All India Anna Dravida Munnetra Kazhagam 

Sasikala's husband was a public relations officer in the government of Tamil Nadu, who worked closely with the district collector of South Arcot, V. S. Chandralekha, who in turn was very close to Tamil Nadu chief minister M. G. Ramachandran. These connections helped introduce Sasikala to J. Jayalalithaa, who was the propaganda secretary of the All India Anna Dravida Munnetra Kazhagam (AIADMK) at the time. Since Sasikala helped cover video of party meetings and distribution of policies of AIADMK through CDs, a friendship developed between the two and they became very close.

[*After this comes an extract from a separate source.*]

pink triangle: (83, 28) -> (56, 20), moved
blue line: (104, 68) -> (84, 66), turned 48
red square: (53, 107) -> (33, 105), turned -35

Sasikala became the person most trusted by Jayalalithaa. After Ramachandran's death and the public humiliation of Jayalalithaa by AIADMK cadres who assaulted her at the funeral, Sasikala brought her relatives and 40 other people from Mannargudi for Jayalalithaa's protection. Jayalalithaa took control of AIADMK from Ramachandran's widow V. N. Janaki, and Sasikala moved into her Poes Garden residence in 1989. After Jayalalithaa became chief minister following the 1991 legislative assembly election, Sasikala's power and influence greatly increased, so much so that she was even more powerful than Jayalalithaa herself and the state ministers took orders directly from her.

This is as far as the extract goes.